Ho ritrovato, a casa di mia madre, un pacco di vecche lettere indirizzate a me e mai spedite.
Sulla busta c'era scritto: "A mia figlia, parole vane".
Insomma, non ero e non sono stata la figlia che mia madre avrebbe voluto.
Mi è accaduto tardi di ribellarmi ai suoi desideri, anche se questa necessità si è palesata sempre, in me, esplodendo d'improvviso e facendo non poche vittime. 
Acqua passata, direbbe qualcuno. Eppure, il ritrovamento di queste lettere ha riaperto la ferita, mostrato la perenne necessità - che resta - di decifrare i segni per non farci distruggere. Le madri (e i padri) sono cicatrici, primi mondi che ci condizionano per sempre.

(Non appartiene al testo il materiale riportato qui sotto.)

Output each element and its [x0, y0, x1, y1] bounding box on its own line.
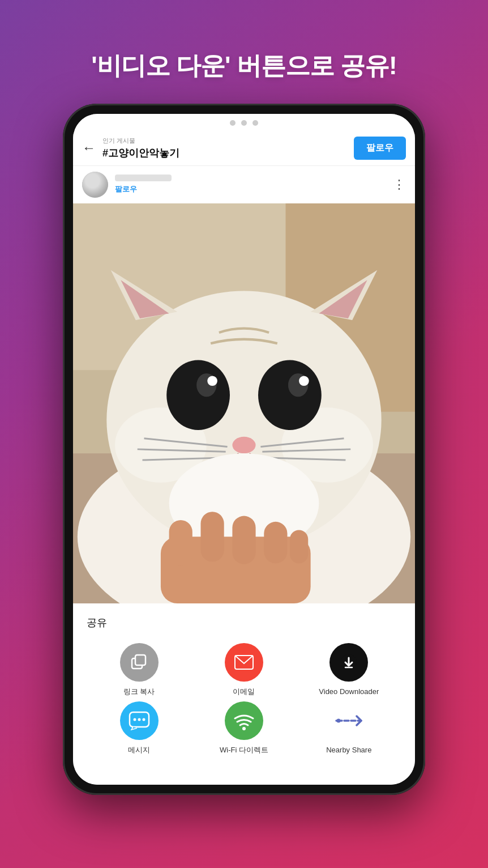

Riuscire a capire quale meccanismo ci ha incastrati fin dalla nascita non salva dalla caduta. Ma è la caduta che ci salva, è l'errore che ci traghetta verso la nostra vita più autentica. E anche dopo, nel rialzarci, resta questa zoppìa d'aver compreso e pure la fierezza di aver saputo scartare che, però, non consola.
La solitudine della consapevolezza si radica in noi come un vessillo, come un nuovo cuore.